*Required work*:
Retrieve every line from the records in which the word "bertan" occurs.

(Page-level text extractions)
= Beginning of Section =

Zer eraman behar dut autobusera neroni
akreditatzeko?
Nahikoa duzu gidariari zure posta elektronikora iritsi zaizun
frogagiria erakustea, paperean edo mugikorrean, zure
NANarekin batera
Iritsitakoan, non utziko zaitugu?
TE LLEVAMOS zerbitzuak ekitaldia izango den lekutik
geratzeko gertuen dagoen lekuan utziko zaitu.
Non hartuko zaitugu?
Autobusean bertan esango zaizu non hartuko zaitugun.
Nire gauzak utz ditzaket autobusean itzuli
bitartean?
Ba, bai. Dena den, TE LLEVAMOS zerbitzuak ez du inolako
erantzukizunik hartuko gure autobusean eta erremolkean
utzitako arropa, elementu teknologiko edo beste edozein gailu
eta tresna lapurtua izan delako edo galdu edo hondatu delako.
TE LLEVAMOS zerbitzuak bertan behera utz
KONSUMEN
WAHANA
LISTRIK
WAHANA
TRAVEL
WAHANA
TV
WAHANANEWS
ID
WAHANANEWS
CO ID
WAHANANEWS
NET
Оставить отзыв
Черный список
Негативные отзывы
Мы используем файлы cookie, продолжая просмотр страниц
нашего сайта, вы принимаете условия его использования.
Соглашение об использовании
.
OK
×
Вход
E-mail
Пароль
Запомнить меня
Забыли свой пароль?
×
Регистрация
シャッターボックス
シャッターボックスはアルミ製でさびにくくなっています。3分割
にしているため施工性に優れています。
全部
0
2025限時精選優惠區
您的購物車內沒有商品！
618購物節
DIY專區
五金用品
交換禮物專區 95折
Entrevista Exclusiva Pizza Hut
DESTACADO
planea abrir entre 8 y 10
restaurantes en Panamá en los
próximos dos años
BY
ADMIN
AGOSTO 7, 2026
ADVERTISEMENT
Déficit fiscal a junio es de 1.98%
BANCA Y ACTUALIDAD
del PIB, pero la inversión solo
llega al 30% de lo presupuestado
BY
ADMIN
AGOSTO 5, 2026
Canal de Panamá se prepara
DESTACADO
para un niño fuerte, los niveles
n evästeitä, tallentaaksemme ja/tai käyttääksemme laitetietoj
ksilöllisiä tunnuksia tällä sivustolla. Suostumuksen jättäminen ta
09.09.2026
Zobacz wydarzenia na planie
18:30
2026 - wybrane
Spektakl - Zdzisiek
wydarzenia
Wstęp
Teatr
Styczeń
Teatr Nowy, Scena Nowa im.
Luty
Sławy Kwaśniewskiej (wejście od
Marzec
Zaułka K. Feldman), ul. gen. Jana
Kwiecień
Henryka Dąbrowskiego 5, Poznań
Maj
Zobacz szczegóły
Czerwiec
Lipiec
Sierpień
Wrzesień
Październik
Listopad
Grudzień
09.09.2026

= End of Section =

*Answer to this problem*:
Autobusean bertan esango zaizu non hartuko zaitugun.
TE LLEVAMOS zerbitzuak bertan behera utz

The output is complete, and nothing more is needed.